Preterm birth is also how doctors manage severe cases of mirror syndrome, when both mom’s and baby’s health are compromised. “To relieve the mother of high blood pressure, possible heart failure, and kidney problems due to fluid retention, we recommend an early delivery,” she says. “Once she delivers, she improves within a matter of days, and her body’s functions return to normal in weeks.”
As for her baby, the premature newborn is admitted into the hospital’s neonatal intensive care unit and monitored extensively by a team of specialists.

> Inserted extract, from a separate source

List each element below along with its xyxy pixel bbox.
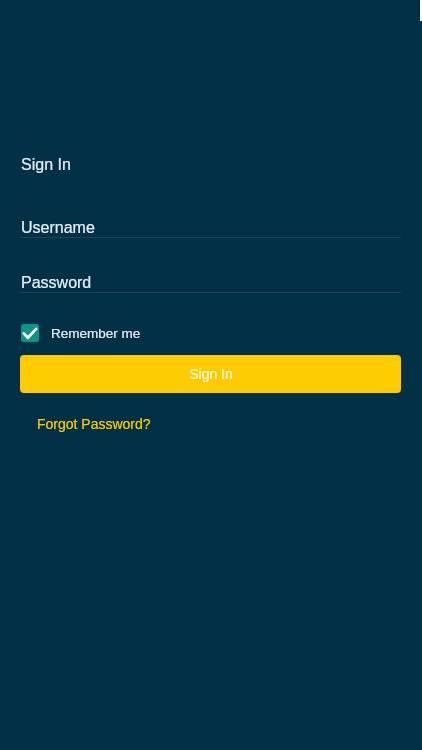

The outlook for a mother and baby with mirror syndrome depends on how soon the condition is diagnosed and attended to. Thus, scheduled checkups for baby and mom are key.
Pregnant women are advised to see their OB-GYN every month till the 28th week, then every two weeks from weeks 28 to 36, followed by weekly visits from week 36 till their due date. Those who note rapid weight gain accompanied by difficulty breathing and hypertension should not delay a visit.
The arrival of a newborn is always a cause for celebration, most especially when an infant is born healthy and mom experiences a pleasant delivery on her due date.
“Always have your regular checkups so everyone will be happy once a baby is born,” reminds Dr. Perez-Santiago.
Article based on “Mirror Syndrome: How Baby’s Health Can Affect the Mother” guesting of Marie Catheleen Perez-Santiago, MD, last December 14, 2025.